---- RECORDS SUPPLIED

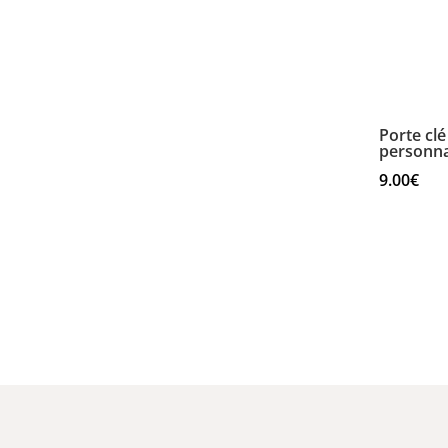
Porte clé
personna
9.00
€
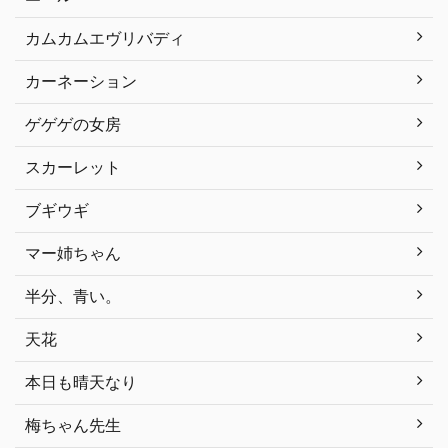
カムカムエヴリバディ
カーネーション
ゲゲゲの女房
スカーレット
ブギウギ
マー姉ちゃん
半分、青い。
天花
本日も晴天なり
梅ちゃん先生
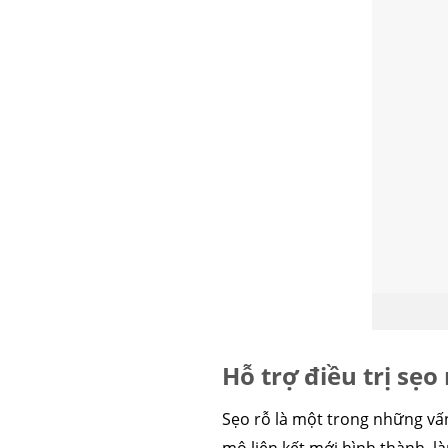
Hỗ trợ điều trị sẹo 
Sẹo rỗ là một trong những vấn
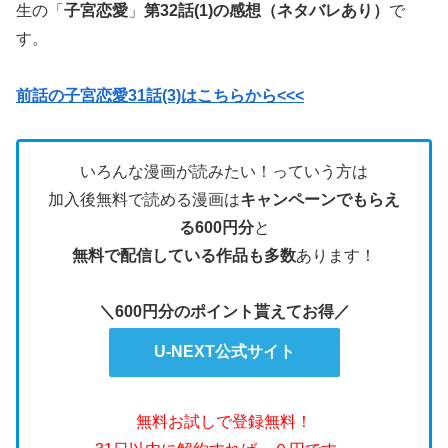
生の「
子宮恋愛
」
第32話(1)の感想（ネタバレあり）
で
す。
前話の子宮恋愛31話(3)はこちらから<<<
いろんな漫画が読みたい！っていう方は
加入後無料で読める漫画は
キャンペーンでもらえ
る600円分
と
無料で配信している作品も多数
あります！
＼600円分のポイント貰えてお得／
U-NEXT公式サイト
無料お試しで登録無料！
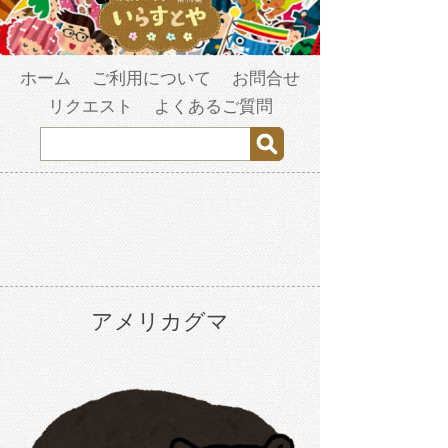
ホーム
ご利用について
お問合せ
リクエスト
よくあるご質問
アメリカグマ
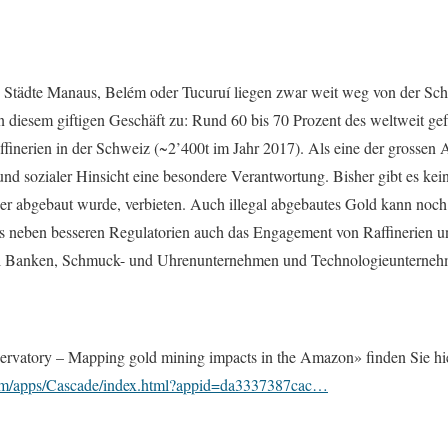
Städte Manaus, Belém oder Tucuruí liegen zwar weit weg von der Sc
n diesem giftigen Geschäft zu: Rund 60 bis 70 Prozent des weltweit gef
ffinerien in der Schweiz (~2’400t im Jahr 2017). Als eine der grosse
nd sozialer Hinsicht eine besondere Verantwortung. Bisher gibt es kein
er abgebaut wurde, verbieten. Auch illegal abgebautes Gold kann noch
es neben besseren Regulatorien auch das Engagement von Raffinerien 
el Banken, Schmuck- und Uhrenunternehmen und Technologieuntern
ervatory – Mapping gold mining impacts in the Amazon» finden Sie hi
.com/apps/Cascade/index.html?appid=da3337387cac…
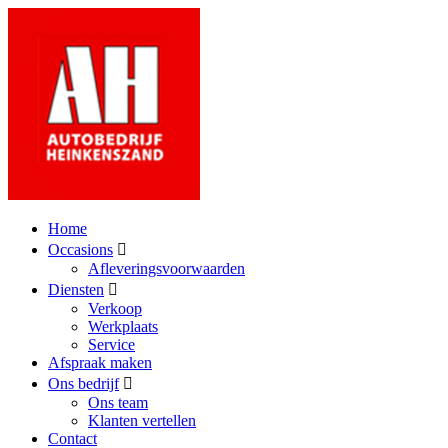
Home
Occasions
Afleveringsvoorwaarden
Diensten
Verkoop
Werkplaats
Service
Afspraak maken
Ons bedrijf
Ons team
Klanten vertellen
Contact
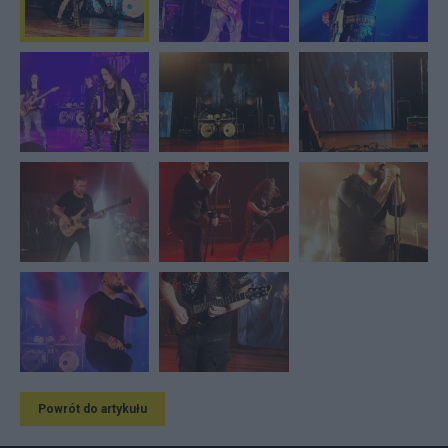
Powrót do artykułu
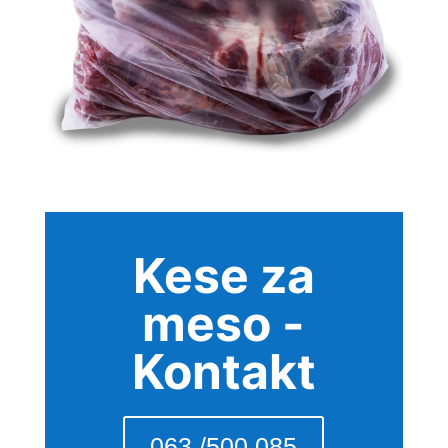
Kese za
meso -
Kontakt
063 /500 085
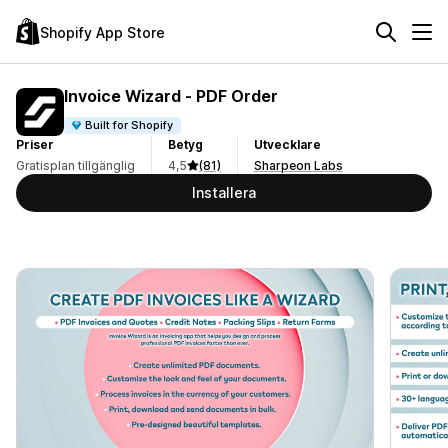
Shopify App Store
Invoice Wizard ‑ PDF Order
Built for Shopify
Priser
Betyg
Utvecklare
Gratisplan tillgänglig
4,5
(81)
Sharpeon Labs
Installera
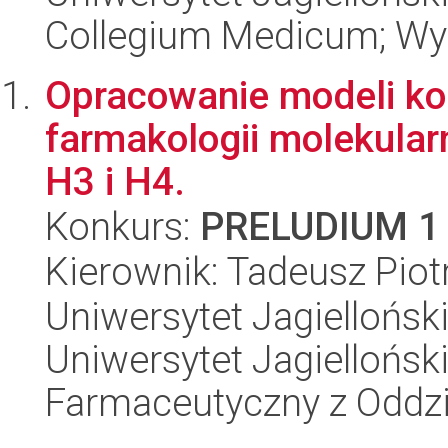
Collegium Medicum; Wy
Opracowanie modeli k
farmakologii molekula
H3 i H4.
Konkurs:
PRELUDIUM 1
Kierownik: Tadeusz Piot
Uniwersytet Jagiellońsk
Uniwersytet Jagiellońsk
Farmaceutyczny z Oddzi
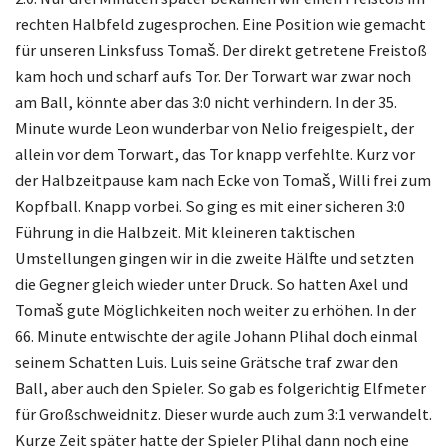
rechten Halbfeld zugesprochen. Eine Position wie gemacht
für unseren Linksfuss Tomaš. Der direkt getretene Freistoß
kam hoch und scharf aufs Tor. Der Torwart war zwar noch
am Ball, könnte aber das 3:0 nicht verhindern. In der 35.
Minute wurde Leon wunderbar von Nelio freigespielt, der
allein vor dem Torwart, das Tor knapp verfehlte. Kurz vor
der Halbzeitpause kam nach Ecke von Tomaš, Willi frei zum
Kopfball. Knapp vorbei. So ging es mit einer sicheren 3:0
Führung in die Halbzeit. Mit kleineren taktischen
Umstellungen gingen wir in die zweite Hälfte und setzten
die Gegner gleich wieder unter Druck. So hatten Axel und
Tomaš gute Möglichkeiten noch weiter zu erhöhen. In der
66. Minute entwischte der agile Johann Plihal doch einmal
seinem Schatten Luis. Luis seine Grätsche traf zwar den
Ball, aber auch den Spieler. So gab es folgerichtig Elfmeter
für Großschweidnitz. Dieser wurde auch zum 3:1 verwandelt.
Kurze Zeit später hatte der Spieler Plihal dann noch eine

--------

▶ _EXERCISE REQUIREMENTS_: Where a line of the material above holds the string "Torwart", copy that line.

▶ _RESPONSE TO THE EXERCISE_:
kam hoch und scharf aufs Tor. Der Torwart war zwar noch
allein vor dem Torwart, das Tor knapp verfehlte. Kurz vor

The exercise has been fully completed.